Old Buckenham Hall Headmaster David Griffiths discusses how parents and schools ensure productive partnerships to the benefit of children

The relationship between teachers and parents is vital in making a child’s time a success at school. This applies to senior and prep, but I believe is more critical in the prep sector due to the higher interaction between parents and teachers.

As a Head, my interactions with parents can cause great highs, and sometimes not insignificant lows. On the surface I am calm, considered, and consistent, but below I can be stressed and even worried by some interactions. These tend to come from minor complaints, parents pushing boundaries too far, or the very aspirational parent not quite being of the same mind when it comes to senior school destinations. I am a robust individual who does not easily get stressed, but these interactions may take a lot of time to resolve positively. If I feel like that, no wonder many classroom teachers and members of the school management team feel it to a far greater degree.

Often there is a deficit mindset from parents and teachers towards each other. Teachers may not understand the anxiety that parents feel. As parents (and we have three of prep school age) we all want the very best for our children and we only get one shot at it. Therefore, we are nervous, worried, and anxious about future schools. This is especially true if we have little information about what goes on in school or our children come home and give us a version of events that is less than glowing. If teachers can appreciate these anxieties – this fear – they can empathise, and provide support and information that has a calming effect. The fraught emails can be reduced.
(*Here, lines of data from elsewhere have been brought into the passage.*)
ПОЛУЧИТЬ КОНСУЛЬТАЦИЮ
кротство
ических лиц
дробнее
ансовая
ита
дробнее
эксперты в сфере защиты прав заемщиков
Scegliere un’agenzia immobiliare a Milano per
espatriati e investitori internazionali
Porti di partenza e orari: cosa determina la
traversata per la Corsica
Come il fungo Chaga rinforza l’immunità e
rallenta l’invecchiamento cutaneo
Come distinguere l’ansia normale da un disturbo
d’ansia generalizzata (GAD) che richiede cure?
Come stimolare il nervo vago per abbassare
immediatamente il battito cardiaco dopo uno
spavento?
Old Buckenham Hall Prep on the parent-school partnership
Old Buckenham Hall Head David Griffiths says it’s important for parents and schools to recognise they are on the same team – working for the best interests of the child

Parents often underestimate how much teachers give to their students and how much they really do care about what the children are learning and how they are progressing. I have never met a teacher who didn’t want to do the very best job that they could. I have occasionally met teachers who lacked in some significant skillset, but never a teacher who didn’t care. If parents can appreciate the time, dedication and effort that goes in to providing the very best for their children, communication becomes less fraught and conversations more productive.
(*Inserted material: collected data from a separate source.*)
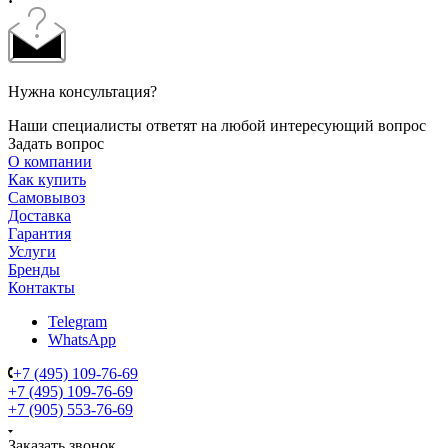
Нужна консультация?
Наши специалисты ответят на любой интересующий вопрос
Задать вопрос
О компании
Как купить
Самовывоз
Доставка
Гарантия
Услуги
Бренды
Контакты
Telegram
WhatsApp
+7 (495) 109-76-69
+7 (495) 109-76-69
+7 (905) 553-76-69
Заказать звонок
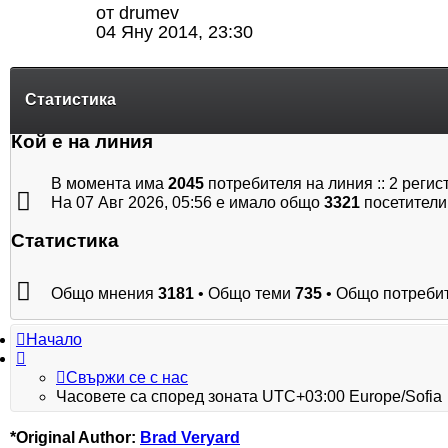
от
drumev
04 Яну 2014, 23:30
Статистика
Кой е на линия
В момента има
2045
потребителя на линия :: 2 регис
На 07 Авг 2026, 05:56 е имало общо
3321
посетители
Статистика
Общо мнения
3181
• Общо теми
735
• Общо потреби
Начало
Свържи се с нас
Часовете са според зоната UTC+03:00 Europe/Sofia
*
Original Author:
Brad Veryard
The reality is that we are all on the same team, working towards the same goals. It is the responsibility of a Head to train their teachers on this issue and to help them to understand the reasons for parental anxiety. The Head should reassure parents that staff are delivering the very best that they can, and that they are always willing to listen to concerns and adjust where appropriate to do so. If there is a culture that is successfully cultivated around partnership, the conversations improve, the emails lessen, and all of us can really focus on what is important – the children.